This research looks at a very big question for society right now, can AI systems be ethical? This is more than just whether they can be “aligned” with human values, whatever that means, but whether they can actually perform ethical reasoning and make ethical decisions. This is a very difficult question to answer, but we are making some progress on it in the lab. We are looking at ways to formalize ethical reasoning and decision making with respect to Reinforcement Learning, which has it’s own inherent ethical bias when the full range of ethical behaviours is considered.
Our Papers on Machine Ethics
Can Standard MARL Metrics Distinguish Communicative from Strategic Action?
In
ICML 2026 Workshop: Philosophy Meets Machine Learning.
2026.
Multi-agent Reinforcement Learning (MARL) systems are routinely evaluated using aggregate utility metrics. A population that converges to high reward is often described as having reached "consensus". Drawing on @habermas1984, we distinguish a justified consensus from strategic action. Standard MARL objectives collapse the distinction: both record as similarly successful. We demonstrate the gap in a minimal foraging environment with one "Tyrant" agent that can unilaterally penalize peers. The system converges to high-reward equilibria nearly indistinguishable from a symmetric baseline by standard metrics. A coercion index, tracking how peers yield to credible threats, exposes what aggregate return hides. Trustworthy MARL evaluation requires diagnostics explicitly sensitive to capability asymmetry.
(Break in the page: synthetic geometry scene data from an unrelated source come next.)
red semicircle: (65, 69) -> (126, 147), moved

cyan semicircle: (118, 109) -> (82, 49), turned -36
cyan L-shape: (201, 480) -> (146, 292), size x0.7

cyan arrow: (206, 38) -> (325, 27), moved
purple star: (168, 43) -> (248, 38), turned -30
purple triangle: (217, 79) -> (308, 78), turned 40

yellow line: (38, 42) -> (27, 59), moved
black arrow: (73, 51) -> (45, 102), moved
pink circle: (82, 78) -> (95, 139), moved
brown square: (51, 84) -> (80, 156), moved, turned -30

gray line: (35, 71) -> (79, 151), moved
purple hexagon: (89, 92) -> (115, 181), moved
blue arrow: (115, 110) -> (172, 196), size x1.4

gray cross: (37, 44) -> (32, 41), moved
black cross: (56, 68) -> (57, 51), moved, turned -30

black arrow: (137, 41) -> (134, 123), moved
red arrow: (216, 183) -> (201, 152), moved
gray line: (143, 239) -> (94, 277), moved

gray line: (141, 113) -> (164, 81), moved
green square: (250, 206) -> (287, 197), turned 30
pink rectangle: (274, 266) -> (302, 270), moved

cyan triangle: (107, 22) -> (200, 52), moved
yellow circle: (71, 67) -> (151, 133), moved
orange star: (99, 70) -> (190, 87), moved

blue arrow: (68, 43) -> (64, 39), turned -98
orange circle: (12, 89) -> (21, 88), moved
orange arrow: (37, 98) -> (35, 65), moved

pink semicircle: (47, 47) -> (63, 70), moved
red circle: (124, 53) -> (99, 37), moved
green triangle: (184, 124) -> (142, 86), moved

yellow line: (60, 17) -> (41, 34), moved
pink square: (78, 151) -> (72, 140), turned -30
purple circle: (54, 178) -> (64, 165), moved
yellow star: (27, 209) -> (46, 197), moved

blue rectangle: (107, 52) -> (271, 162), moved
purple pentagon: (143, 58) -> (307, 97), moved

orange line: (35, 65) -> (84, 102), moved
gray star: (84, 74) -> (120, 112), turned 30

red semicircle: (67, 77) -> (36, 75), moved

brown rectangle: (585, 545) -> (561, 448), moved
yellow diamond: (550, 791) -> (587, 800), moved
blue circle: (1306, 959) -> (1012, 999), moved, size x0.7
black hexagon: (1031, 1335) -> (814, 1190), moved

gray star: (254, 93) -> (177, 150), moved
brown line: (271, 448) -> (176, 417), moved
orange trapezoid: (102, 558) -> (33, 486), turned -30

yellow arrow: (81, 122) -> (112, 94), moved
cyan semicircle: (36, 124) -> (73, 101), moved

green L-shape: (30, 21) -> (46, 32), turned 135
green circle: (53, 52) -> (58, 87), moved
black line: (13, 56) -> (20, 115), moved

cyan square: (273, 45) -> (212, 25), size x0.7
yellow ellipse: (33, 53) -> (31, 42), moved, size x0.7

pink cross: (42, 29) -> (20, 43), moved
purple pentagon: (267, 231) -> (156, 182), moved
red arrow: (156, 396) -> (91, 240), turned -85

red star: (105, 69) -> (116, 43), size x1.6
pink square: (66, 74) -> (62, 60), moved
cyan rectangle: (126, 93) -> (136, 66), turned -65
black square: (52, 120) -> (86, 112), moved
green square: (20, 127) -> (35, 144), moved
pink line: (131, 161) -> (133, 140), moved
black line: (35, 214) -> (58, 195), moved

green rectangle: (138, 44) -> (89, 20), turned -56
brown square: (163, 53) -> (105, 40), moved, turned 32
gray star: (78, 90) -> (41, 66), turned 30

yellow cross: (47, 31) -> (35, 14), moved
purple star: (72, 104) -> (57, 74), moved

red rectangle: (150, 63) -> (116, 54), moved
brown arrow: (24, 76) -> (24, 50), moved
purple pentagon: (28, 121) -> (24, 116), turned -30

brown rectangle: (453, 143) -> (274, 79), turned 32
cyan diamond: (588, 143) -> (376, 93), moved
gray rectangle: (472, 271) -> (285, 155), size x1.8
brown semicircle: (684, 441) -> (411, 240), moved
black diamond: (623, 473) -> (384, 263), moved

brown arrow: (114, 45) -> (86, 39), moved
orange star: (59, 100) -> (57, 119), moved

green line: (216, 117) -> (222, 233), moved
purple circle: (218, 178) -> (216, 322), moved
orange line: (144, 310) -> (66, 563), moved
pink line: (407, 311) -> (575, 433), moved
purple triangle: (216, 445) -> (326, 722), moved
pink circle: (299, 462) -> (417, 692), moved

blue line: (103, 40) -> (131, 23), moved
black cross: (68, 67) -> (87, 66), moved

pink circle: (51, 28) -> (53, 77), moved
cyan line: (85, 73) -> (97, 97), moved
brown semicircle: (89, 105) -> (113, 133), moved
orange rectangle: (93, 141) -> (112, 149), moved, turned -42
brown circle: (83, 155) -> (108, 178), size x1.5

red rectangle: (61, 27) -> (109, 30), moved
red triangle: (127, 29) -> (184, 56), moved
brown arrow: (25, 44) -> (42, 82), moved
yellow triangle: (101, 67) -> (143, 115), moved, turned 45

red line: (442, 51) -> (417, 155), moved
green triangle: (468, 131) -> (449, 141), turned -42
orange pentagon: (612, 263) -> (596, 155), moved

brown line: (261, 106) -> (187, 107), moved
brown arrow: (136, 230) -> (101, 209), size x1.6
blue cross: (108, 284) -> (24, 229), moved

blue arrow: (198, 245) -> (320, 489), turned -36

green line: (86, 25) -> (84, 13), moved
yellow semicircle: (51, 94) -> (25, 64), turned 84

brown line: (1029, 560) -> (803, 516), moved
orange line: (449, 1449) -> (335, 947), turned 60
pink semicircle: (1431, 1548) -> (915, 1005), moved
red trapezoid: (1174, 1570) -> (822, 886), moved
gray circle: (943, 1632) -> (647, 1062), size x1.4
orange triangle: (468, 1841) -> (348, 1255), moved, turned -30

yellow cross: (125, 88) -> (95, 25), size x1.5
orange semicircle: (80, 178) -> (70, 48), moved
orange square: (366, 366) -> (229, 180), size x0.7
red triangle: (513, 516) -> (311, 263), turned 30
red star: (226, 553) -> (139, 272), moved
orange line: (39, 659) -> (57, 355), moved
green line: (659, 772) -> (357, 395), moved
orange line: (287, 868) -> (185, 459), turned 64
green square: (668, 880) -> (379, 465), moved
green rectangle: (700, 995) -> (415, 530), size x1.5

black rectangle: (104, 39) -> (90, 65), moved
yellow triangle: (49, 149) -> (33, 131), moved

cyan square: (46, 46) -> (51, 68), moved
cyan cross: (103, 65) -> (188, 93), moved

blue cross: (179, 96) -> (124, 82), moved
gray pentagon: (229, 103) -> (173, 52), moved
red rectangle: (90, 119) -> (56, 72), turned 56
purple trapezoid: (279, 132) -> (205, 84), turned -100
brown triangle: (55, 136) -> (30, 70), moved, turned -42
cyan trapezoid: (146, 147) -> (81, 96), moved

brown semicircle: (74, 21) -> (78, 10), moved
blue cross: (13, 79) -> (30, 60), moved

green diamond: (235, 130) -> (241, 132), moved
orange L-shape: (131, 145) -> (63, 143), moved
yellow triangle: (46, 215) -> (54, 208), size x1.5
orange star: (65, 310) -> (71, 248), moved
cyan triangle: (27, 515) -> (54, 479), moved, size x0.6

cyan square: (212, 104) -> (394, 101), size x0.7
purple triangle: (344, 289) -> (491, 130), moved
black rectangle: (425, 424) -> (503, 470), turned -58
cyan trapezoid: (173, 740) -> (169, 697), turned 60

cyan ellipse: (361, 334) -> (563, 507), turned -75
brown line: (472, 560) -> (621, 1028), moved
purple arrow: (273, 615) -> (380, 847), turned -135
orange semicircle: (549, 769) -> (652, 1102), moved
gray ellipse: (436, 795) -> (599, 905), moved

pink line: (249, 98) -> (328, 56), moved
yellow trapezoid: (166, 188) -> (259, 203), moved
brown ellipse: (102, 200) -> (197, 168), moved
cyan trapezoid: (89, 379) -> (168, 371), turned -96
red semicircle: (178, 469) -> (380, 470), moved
Rethinking AI Alignment: From Static Rewards to Social Reinforcement Learning
In
Pluralistic Alignment Workshop at ICML 2026.
2026.
Despite the widespread adoption of Reinforcement Learning from Human Feedback, state-ofthe-art AI systems remain prone to two persistent failure modes: hallucination (producing fluent but false content) and moral drift (the convergence towards exploitative or harmful equilibria). We argue that these are not distinct phenomena but
plausibly arise from a single underlying cause: feedback collapse. This occurs when complex human values are compressed into fixed scores and frozen offline, decoupling the training signal from the true goals of truth and rightness. We argue that optimizing for these proxies tends to misalign the learning process under distribution
shift. To address this, we propose Social Reinforcement Learning (Social RL) as a promising route to structurally enforcing feedback integrity. By situating agents in social environments driven by peer critique, reputation, observation, and sanction, Social RL treats alignment as an ongoing negotiation rather than a static specification problem, and offers mechanisms for correcting epistemic errors and stabilizing ethical norms in open-ended
environments.
Toward Virtuous Reinforcement Learning: A Critique and Roadmap
In
Workshop on Machine Ethics: From Formal Methods To Emergent Machine Ethics at AAAI 2026..
Singapore.
Jan,
2026.
This paper critiques common patterns in machine ethics for Reinforcement Learning (RL) and argues for a virtue focused alternative. We highlight two recurring limitations in much of the current literature: (i) rule based (deontological) methods that encode duties as constraints or shields often struggle under ambiguity and nonstationarity and do not cultivate lasting habits, and (ii) many reward based approaches, especially single objective RL, implicitly compress diverse moral considerations into a single scalar signal, which can obscure trade offs and invite proxy gaming in practice. We instead treat ethics as policy level dispositions, that is, relatively stable habits that hold up when incentives, partners, or contexts change. This shifts evaluation beyond rule checks or scalar returns toward trait summaries, durability under interventions, and explicit reporting of moral trade offs. Our roadmap combines four components: (1) social learning in multi agent RL to acquire virtue like patterns from imperfect but normatively informed exemplars; (2) multi objective and constrained formulations that preserve value conflicts and incorporate risk aware criteria to guard against harm; (3) affinity based regularization toward updateable virtue priors that support trait like stability under distribution shift while allowing norms to evolve; and (4) operationalizing diverse ethical traditions as practical control signals, making explicit the value and cultural assumptions that shape ethical RL benchmarks.